AIM OF THE EXERCISE:
I need the lines from the one holding "Электромеханический факультет. На пятом курсе" to the last line of the data below repeated exactly, both included, without pictures.
╭─ DATA FOR PROCESSING
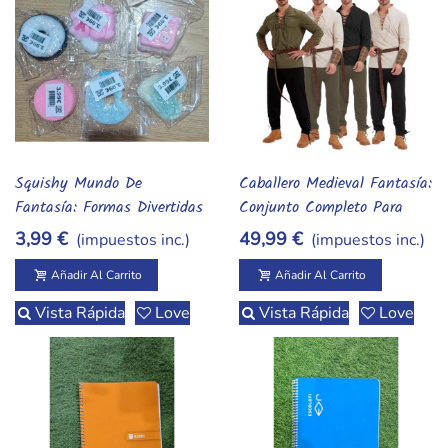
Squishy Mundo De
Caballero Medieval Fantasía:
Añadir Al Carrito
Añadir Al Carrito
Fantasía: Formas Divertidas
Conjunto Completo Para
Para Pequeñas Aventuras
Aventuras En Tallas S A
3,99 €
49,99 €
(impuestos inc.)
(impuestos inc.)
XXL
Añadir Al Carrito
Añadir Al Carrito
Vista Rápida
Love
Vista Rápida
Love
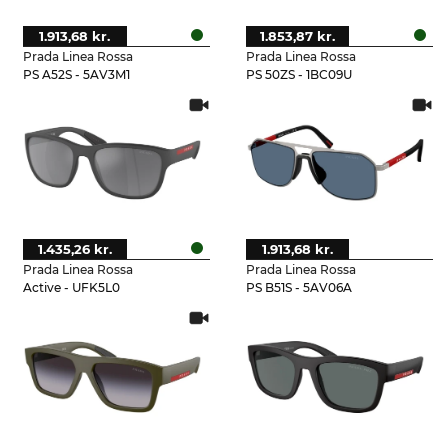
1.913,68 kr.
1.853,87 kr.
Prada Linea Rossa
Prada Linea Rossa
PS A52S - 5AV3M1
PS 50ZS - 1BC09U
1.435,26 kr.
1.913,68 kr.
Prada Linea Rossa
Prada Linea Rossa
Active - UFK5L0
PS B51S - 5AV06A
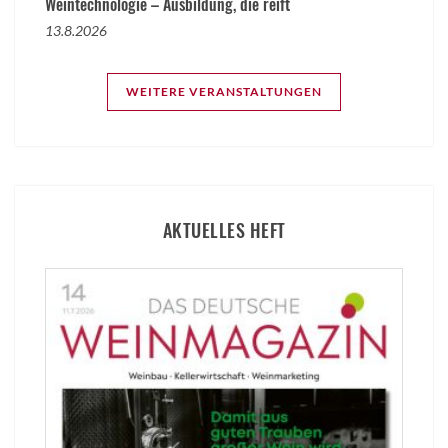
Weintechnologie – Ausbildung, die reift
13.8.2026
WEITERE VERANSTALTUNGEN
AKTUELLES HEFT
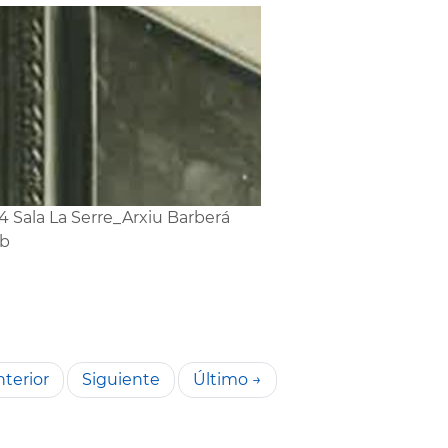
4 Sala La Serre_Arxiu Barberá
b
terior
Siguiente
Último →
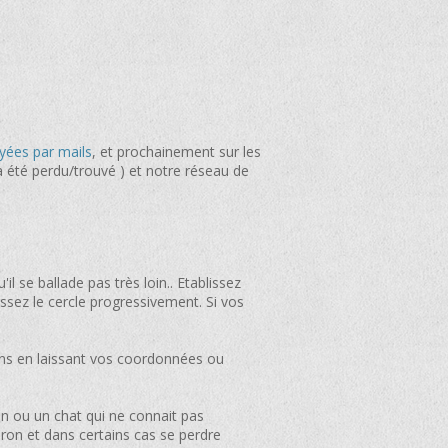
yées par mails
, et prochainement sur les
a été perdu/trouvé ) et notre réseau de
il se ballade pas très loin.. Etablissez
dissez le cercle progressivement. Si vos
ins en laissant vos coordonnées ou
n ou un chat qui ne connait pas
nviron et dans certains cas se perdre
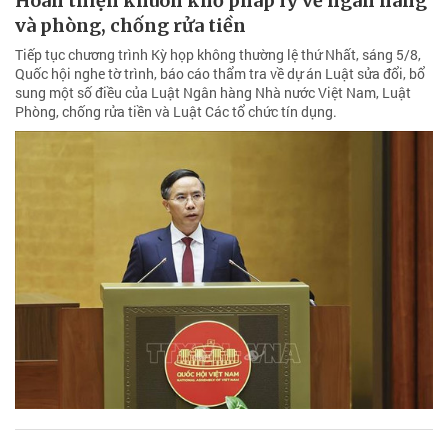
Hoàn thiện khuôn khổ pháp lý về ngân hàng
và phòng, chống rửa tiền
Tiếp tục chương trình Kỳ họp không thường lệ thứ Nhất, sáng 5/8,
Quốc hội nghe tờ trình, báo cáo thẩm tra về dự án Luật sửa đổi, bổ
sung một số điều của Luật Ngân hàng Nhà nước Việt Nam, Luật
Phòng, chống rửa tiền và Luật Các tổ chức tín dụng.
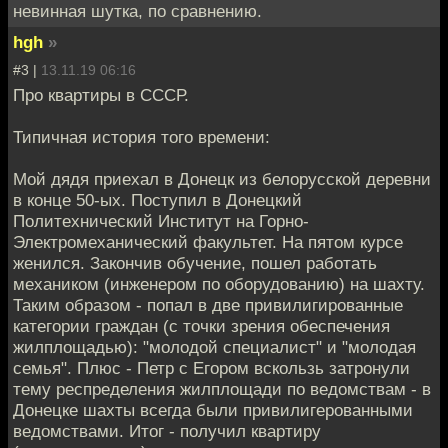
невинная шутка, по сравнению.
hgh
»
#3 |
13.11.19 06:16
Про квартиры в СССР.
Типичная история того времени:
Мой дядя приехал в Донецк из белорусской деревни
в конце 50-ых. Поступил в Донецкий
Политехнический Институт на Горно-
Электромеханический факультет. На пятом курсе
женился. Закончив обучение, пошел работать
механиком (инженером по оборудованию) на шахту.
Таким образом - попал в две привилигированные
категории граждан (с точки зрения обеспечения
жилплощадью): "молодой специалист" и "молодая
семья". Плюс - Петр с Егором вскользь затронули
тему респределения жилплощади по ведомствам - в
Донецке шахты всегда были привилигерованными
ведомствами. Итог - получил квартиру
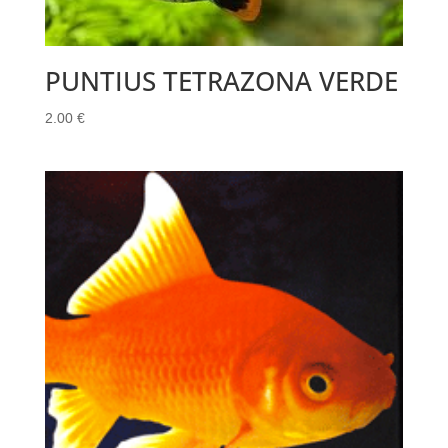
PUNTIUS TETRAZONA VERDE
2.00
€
╰─
COMPLETED EXERCISE:
Электромеханический факультет. На пятом курсе
женился. Закончив обучение, пошел работать
механиком (инженером по оборудованию) на шахту.
Таким образом - попал в две привилигированные
категории граждан (с точки зрения обеспечения
жилплощадью): "молодой специалист" и "молодая
семья". Плюс - Петр с Егором вскользь затронули
тему респределения жилплощади по ведомствам - в
Донецке шахты всегда были привилигерованными
ведомствами. Итог - получил квартиру
PUNTIUS TETRAZONA VERDE
2.00
€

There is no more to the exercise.